Figure 4.8. Personality scores for the openness to experience scale demonstrating significant differences between drivers with high and low involvement in inattention-related crashes and near-crashes.
Agreeableness. The agreeableness scale is a measure of altruistic and sympathetic tendencies versus egocentric and competitive tendencies. Those drivers who score higher on this scale may be more concerned about the drivers in their vicinity while those who score lower may view driving more as a competition (Costa and McCrae, 1992).
The mean scores on the agreeableness scale for both high- and low-involvement drivers indicated that the low-involvement drivers scored significantly higher on the agreeableness scale than did the high-involvement drivers, t (102) = 8.26, p = 0.005. High-involvement drivers scored solidly in the middle of the “Average” range while the low-involvement drivers scored near the top of the “High” range (Figure 4.9).
Conscientiousness.
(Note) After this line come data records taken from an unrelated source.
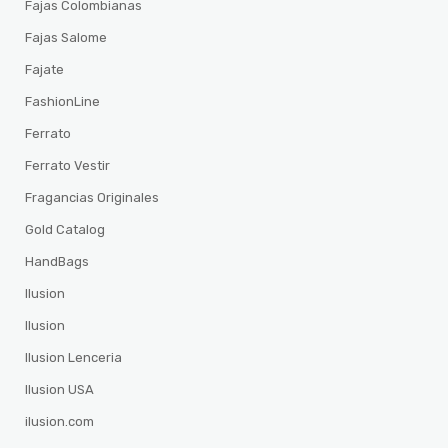
Fajas Colombianas
Fajas Salome
Fajate
FashionLine
Ferrato
Ferrato Vestir
Fragancias Originales
Gold Catalog
HandBags
Ilusion
Ilusion
Ilusion Lenceria
Ilusion USA
ilusion.com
The conscientiousness scale is not as much a measure of self-control but of individual differences in the tendencies and abilities to plan, organize, and perform tasks. Highly conscientious individuals are purposeful, strong-willed, and highly determined individuals who generally fall into categories of highly skilled musicians or athletes. Individuals who score lower on this scale are not as driven to achievement of goals and while they may possess goals, are less likely to maintain schedules and practices that will result in the achievement of these goals (Costa and McCrae, 1992).
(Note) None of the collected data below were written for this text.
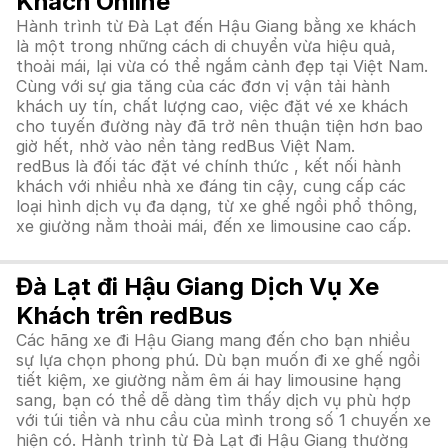
Khách Online
Hành trình từ Đà Lạt đến Hậu Giang bằng xe khách
là một trong những cách di chuyển vừa hiệu quả,
thoải mái, lại vừa có thể ngắm cảnh đẹp tại Việt Nam.
Cùng với sự gia tăng của các đơn vị vận tải hành
khách uy tín, chất lượng cao, việc đặt vé xe khách
cho tuyến đường này đã trở nên thuận tiện hơn bao
giờ hết, nhờ vào nền tảng redBus Việt Nam.
redBus là đối tác đặt vé chính thức , kết nối hành
khách với nhiều nhà xe đáng tin cậy, cung cấp các
loại hình dịch vụ đa dạng, từ xe ghế ngồi phổ thông,
xe giường nằm thoải mái, đến xe limousine cao cấp.
Đà Lạt đi Hậu Giang Dịch Vụ Xe
Khách trên redBus
Các hãng xe đi Hậu Giang mang đến cho bạn nhiều
sự lựa chọn phong phú. Dù bạn muốn đi xe ghế ngồi
tiết kiệm, xe giường nằm êm ái hay limousine hạng
sang, bạn có thể dễ dàng tìm thấy dịch vụ phù hợp
với túi tiền và nhu cầu của mình trong số 1 chuyến xe
hiện có. Hành trình từ Đà Lạt đi Hậu Giang thường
The mean conscientiousness scores for both high- and low-involvement drivers also resulted in significant differences, t (103) = 6.62, p = 0.01. The mean score for the high-involvement group indicated that they scored near the top of “Average” and the low-involvement group scored in the middle of “High” (Figure 4.10).
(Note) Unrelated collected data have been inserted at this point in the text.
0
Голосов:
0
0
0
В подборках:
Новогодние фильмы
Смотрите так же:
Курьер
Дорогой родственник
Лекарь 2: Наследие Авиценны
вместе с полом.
The results of the NEO Five-Factor Inventory suggest that some differences exist between the high- and low-involvement drivers. The low-involvement drivers scored in the “high” or “very high” levels of extroversion, openness to experience, agreeableness, and conscientiousness. The high-involvement drivers scored either “High” or “Average” on all of these scales indicating more moderate tendencies in each of these areas of personality.
Waypoint. The WayPoint computer-based test provides a composite score on four driver characteristics, as follows:
Previous testing by NHTSA indicated that this test could identify high-risk drivers 62.2 percent of the time with a false alarm rate of 19.9 percent; however, these results were based on older drivers. T-tests were conducted to determine whether the high-involvement drivers scored significantly different on any of these four scales than did the low-involvement drivers. None of the t-tests showed significant differences between the high- and low-involvement drivers. This is an interesting result given that drivers’ self-reported moving violations were significantly different for these two groups. The descriptive statistics for each of these scales are presented in Tables 4.15 through 4.18.
Useful Field of View (UFOV). The Useful Field of View test is also a computer-based performance test that measures an individual’s central visual processing speed, divided attention, and selective attention. The participant is required to select rapidly presented target objects that are flashed on a computer monitor while simultaneously attending to other stimuli. Using this test, near-crash/crash risks are assigned to each individual.
T-tests were conducted for the composite UFOV score to determine whether significant differences in the high- versus low-involvement drivers existed in their central visual processing speed, divided attention, and selective attention abilities. No significant differences between the high- and low-involvement drivers were observed for the UFOV test. Descriptive statistics are presented in Table 4.19.